- Interactive map of Calumet
- Coordinates: 41°37′N 87°27′W﻿ / ﻿41.617°N 87.450°W
- Country: United States
- State: Indiana
- County: Lake County
- City: East Chicago

Area
- • Total: 0.91 km^{2} (0.35 sq mi)

Population (2013)
- • Total: 3,361
- • Density: 3,700/km^{2} (9,600/sq mi)
- Time zone: UTC-6 (CST)
- • Summer (DST): UTC-5 (CDT)
- ZIP code: 46312
- Area code: 219

= Calumet (East Chicago) =

Calumet is the portion of East Chicago, Indiana located east of the Indiana Harbor and Ship Canal and south of Chicago Avenue (Indiana State Road 312). The neighborhood is bisected by the Indiana Harbor Belt Railroad. The area west of the tracks is referred to as Calumet proper, or as "West Calumet" (a term also often used specifically for the now-shuttered housing complex at the neighborhood's southwest corner). The area east of the tracks is known as "East Calumet."

Like many East Chicago neighborhoods (including Roxana and Marktown), the residential part of Calumet is surrounded by industrial land: the Indiana Harbor and Ship Canal to the west, the Chicago Avenue industrial corridor to the north, a Citgo tank farm to the east, and the DuPont site and USS Lead site to the south. Beyond its industrial rim, the neighborhood is bounded by the Grand Calumet River and Hammond's Hessville neighborhood to the south, Southside to the west, Indiana Harbor to the north, and the Gary-Chicago Airport to the east.
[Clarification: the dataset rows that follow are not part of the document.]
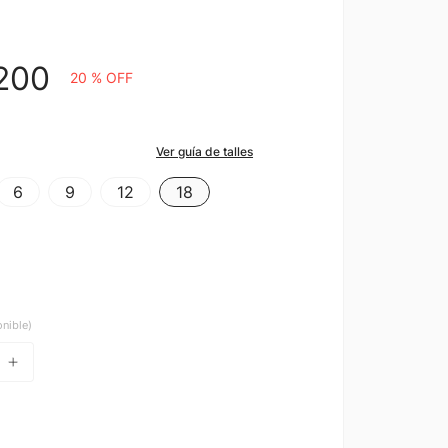
200
20 %
OFF
Ver guía de talles
6
9
12
18
onible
Notable local attractions include Riley Park, one of the city's largest parks. Riley Park hosts an annual festival known as Calumet Day, which has been held since 1994. The neighborhood is also home to the Carmelite Home for Girls, an orphanage established in 1913 by Maria Teresa of St. Joseph. Many historic churches dot the neighborhood.

Calumet was, for decades, one of the only neighborhoods in East Chicago to welcome African American residents, along with New Addition and North Harbor. That legacy continues today; as of 2013, the neighborhood's population was 71% African American, and 30% Hispanic.

==History==
Historically, industries in and around Calumet were dominated by the metals industry, particularly lead: U.S. Reduction to the north, a series of lead refineries including International Smelting and Refining Company and Eagle-Picher to the west, USS Lead and Grasselli Chemical Company to the south, and the Cities Service oil refinery to the east. The neighborhood's residential boundaries correspond to Operable Unit 1 of the USS Lead Superfund Site, which was designated in order to address environmental contamination from these industries.

In 2016–2017, Calumet lost more than 1,000 people, approximately a third of its population, when the city government abruptly closed the West Calumet Housing Complex after it became public that soil samples from the complex contained more than 90,000 parts per million of lead. Although the contamination had been known to city officials for decades, the hasty and chaotic closure of the complex scattered residents across the Chicago metropolitan area, many being forced to accept lodgings in other heavily contaminated communities such as Altgeld Gardens. The Carrie Gosch elementary school was shuttered at the same time, although school officials had known of the contamination since at least 2014.